Light at the End of the Tunnel
However bleak and gloomy my description of a resident's life may sound, I beckon the current crop of residents to discover in it the ultimate spring of knowledge and skills. This shields them from adversities and propels them to shine through and come out with flying colors. The undying fervour to embrace and master the subject of medicine and the relentless, persistent, and ever-focused passion is gargantuan in thwarting such stressors of residency. To achieve, they need to believe in themselves, and absorb the concept that the subject of medicine is bigger than the murky rungs of hierarchy and bureaucracy.
Embracing inspiration regardless of the source, caution in clinical procedures, developing endurance, inculcating magnanimity, and putting patients' care first while perpetually updating themselves with advances in medicine, help residents gain focus and stick to ideals in an unencumbered manner.
Exercising religiously, austere discipline in time and finance management, displaying adequate gratitude, and acknowledgment for spousal / partner support, spreading cheer, unwinding in a responsible manner, proper sleep hygiene, and staying away from any kind of substance abuse are some of the ways residents can fight the formidable strain of residency.
A Request to Senior Colleagues
I would also request senior colleagues out there to understand that the output / performance from a resident is exponentially amplified if given that 'supporting shoulder' they need, while pardoning their mishaps, most of them unintentional. This only thrusts the harmonious juggernaut of medical care forward, into progress.

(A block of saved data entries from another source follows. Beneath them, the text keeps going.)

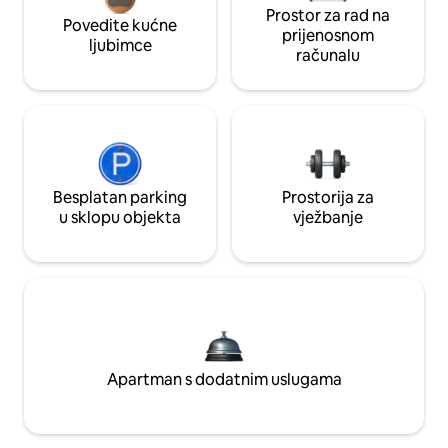
Prostor za rad na
Povedite kućne
prijenosnom
ljubimce
računalu
Besplatan parking
Prostorija za
u sklopu objekta
vježbanje
Apartman s dodatnim uslugama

More than 'We've been there, we went through it too', the need of the hour may be to think 'It's all right, we are here for you'. Postgraduation, in that case, will not be a path of thorns, but a catapult projecting one's career to the heights, as it was intended to be in the first place.
Conflict of interest
This is my original, unpublished piece, not submitted for publication elsewhere.
I thank my colleagues and staff of the Internal Medicine Department, Medwin Hospital.
Questions the Paper Raises
Is there a need to understand the degree of stress medical postgraduates go through?Do ideals and aspirations change in such settings of stress?Are there ways to remedy such stress?